Rafael Maciel de Freitas, chefe do Laboratório de Mosquitos Transmissores de Hematozoários do Instituto Oswaldo Cruz (IOC/Fiocruz), comenta que determinadas plantas que exalam um estímulo olfativo mais forte podem ser capazes de afastar o Aedes aegypti momentaneamente, mas o efeito não é duradouro.

“O efeito de repelência das plantas é temporal e espacialmente limitado. Se o cômodo for muito grande, por exemplo, ela não vai ser capaz de repelir totalmente o mosquito”, afirma.

Outro ponto importante é que a quantidade de plantas no ambiente, ainda que sejam de espécies com alguma propriedade repelente, não influencia na duração do efeito.

Maria Anice Sallum, professora do departamento de epidemiologia da Faculdade de Saúde Pública da USP, explica que as substâncias responsáveis por afastar o mosquito estão dentro dos tecidos das plantas e não ficam constantemente sendo dispersas no ambiente.

“Na planta, o efeito de repelência é baixo e o produto não está exatamente disponível no ar, não há um aerossol que espalha a substância no ambiente. Além disso, há outros compostos na própria planta que podem atrapalhar essa ação de afastar o mosquito”, detalha Maria Anice Sallum.

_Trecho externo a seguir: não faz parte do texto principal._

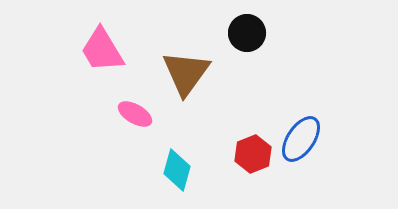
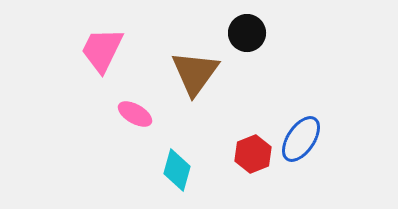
pink trapezoid: rotated 57 degrees clockwise
brown triangle: moved 9 px right
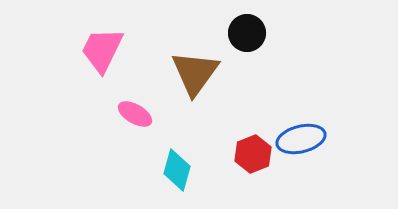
blue ellipse: rotated 42 degrees clockwise
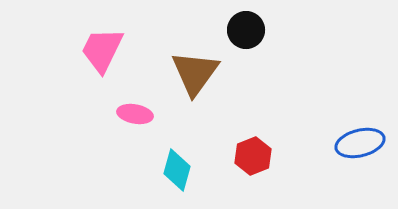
black circle: moved 1 px left, 3 px up
pink ellipse: rotated 20 degrees counterclockwise
blue ellipse: moved 59 px right, 4 px down
red hexagon: moved 2 px down
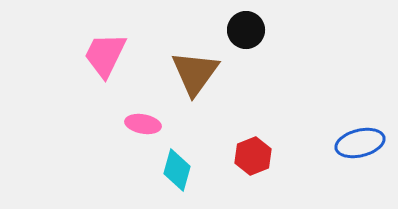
pink trapezoid: moved 3 px right, 5 px down
pink ellipse: moved 8 px right, 10 px down
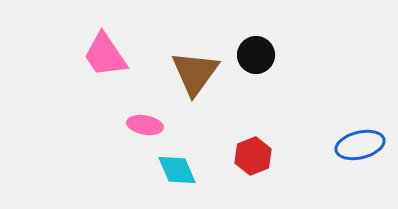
black circle: moved 10 px right, 25 px down
pink trapezoid: rotated 60 degrees counterclockwise
pink ellipse: moved 2 px right, 1 px down
blue ellipse: moved 2 px down
cyan diamond: rotated 39 degrees counterclockwise
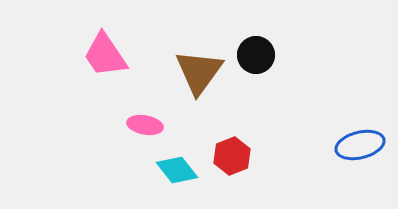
brown triangle: moved 4 px right, 1 px up
red hexagon: moved 21 px left
cyan diamond: rotated 15 degrees counterclockwise
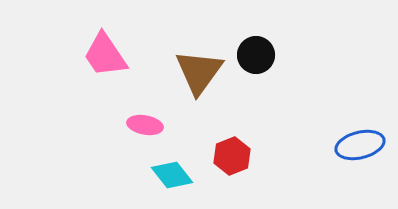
cyan diamond: moved 5 px left, 5 px down
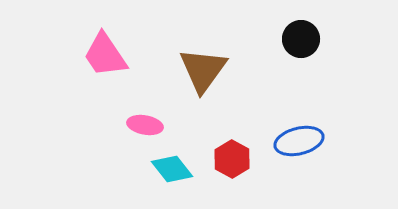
black circle: moved 45 px right, 16 px up
brown triangle: moved 4 px right, 2 px up
blue ellipse: moved 61 px left, 4 px up
red hexagon: moved 3 px down; rotated 9 degrees counterclockwise
cyan diamond: moved 6 px up
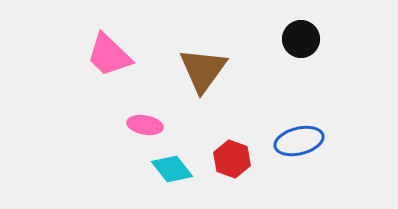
pink trapezoid: moved 4 px right; rotated 12 degrees counterclockwise
red hexagon: rotated 9 degrees counterclockwise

Ambos explicam que para ter uma eficácia maior, o ideal é que se extraia o óleo dessas plantas, processo que concentra e potencializa o efeito de repelência.

Risco para alergias

Além do efeito limitado que as plantas possuem como repelentes, seu uso inadequado pode trazer risco à saúde.

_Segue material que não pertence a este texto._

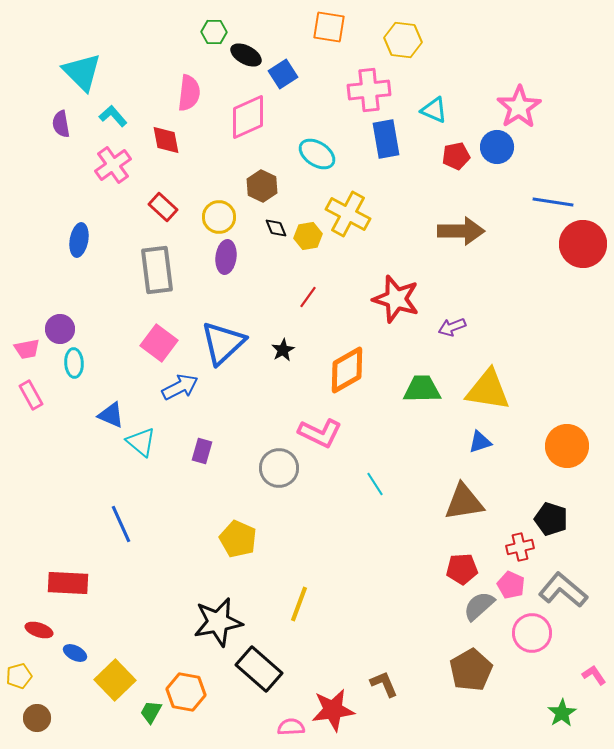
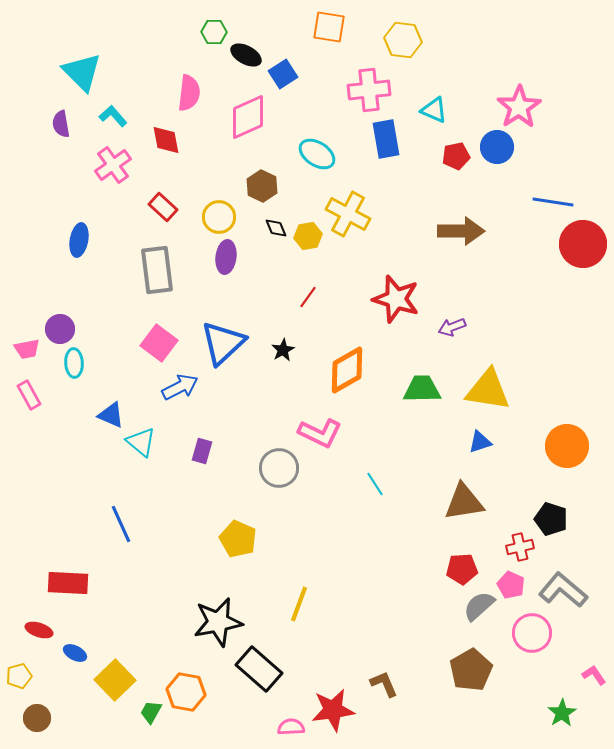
pink rectangle at (31, 395): moved 2 px left
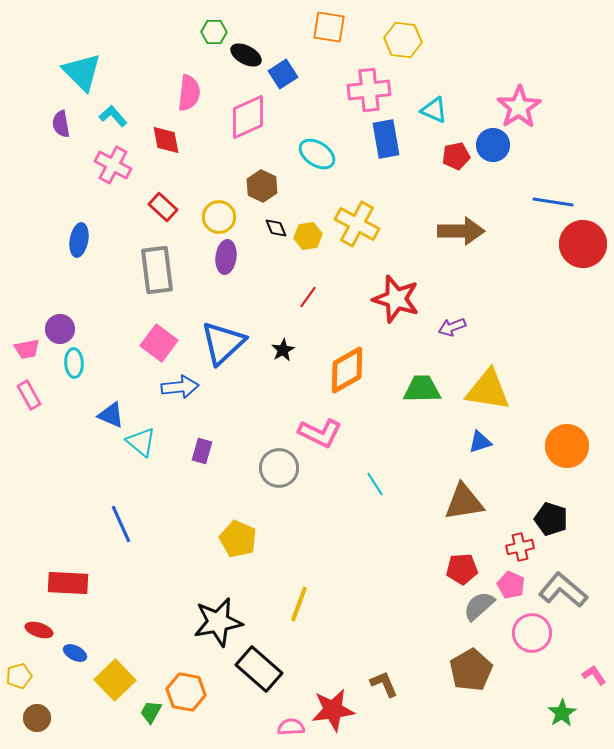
blue circle at (497, 147): moved 4 px left, 2 px up
pink cross at (113, 165): rotated 27 degrees counterclockwise
yellow cross at (348, 214): moved 9 px right, 10 px down
blue arrow at (180, 387): rotated 21 degrees clockwise
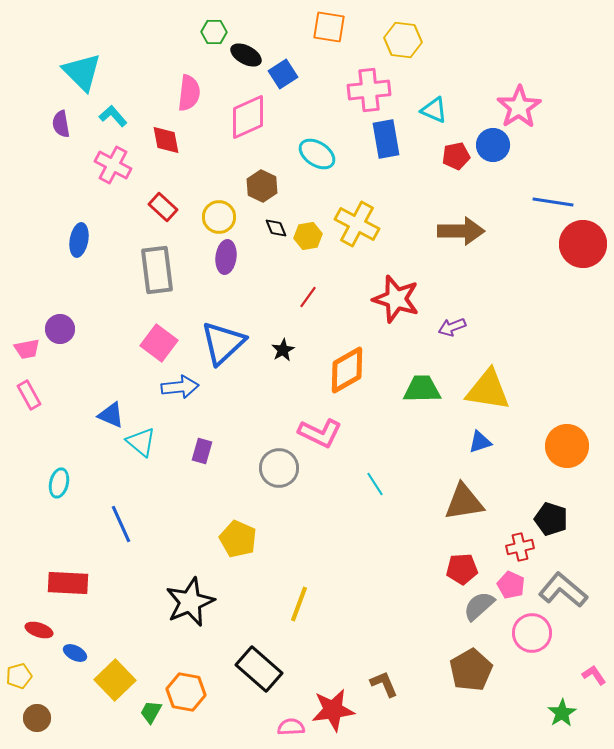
cyan ellipse at (74, 363): moved 15 px left, 120 px down; rotated 16 degrees clockwise
black star at (218, 622): moved 28 px left, 20 px up; rotated 12 degrees counterclockwise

Rafael Freitas alerta que não há nenhuma evidência científica que comprove que esfregar essas plantas no corpo, por exemplo, aumente o efeito repelente e alerta para o perigo desse tipo de prática. “Além de não ajudar a afastar o mosquito, isso pode, inclusive, causar outros problemas, como urticárias e alguns tipos de alergia”, pontua.

A professora Maria Anice Sallum também comenta que, mesmo no caso dos óleos e extratos concentrados, é preciso ter cuidado.

“Ao comprar, é importante se certificar de que o produto é puro, sem ser diluído em nenhum tipo de álcool ou com a presença de outras essências. Isso influencia na efetividade do produto como repelente, além de poder causar algum tipo de reação”, analisa.

Combate aos criadouros

Mesmo podendo contribuir localmente para afastar os mosquitos, as plantas não têm um efeito repelente bom o suficiente para serem efetivas no combate da epidemia.

“Apesar de existirem plantas que têm essa função de repelência, pensando na situação de transmissão atual, as plantas não substituem os inseticidas, os repelentes sintéticos e as ações de combate dos criadouros”, pondera Maria Anice.

Os especialistas explicam que o controle epidemiológico está, na realidade, muito mais atrelado a combater a reprodução acelerada do mosquito do que a matar a forma adulta do Aedes.

Para isso, reforçam os alertas para que as pessoas verifiquem, ao menos uma vez na semana, se há água parada nos pratinhos das plantas ou em outros possíveis criadouros dentro de casa.

“A repelência é uma solução paliativa. Você não vai matar o mosquito, vai somente afastá-lo. Vale muito mais à pena fazer o monitoramento na casa para eliminar criadouros, porque essa sim é uma solução duradoura”, compara Rafael Freitas.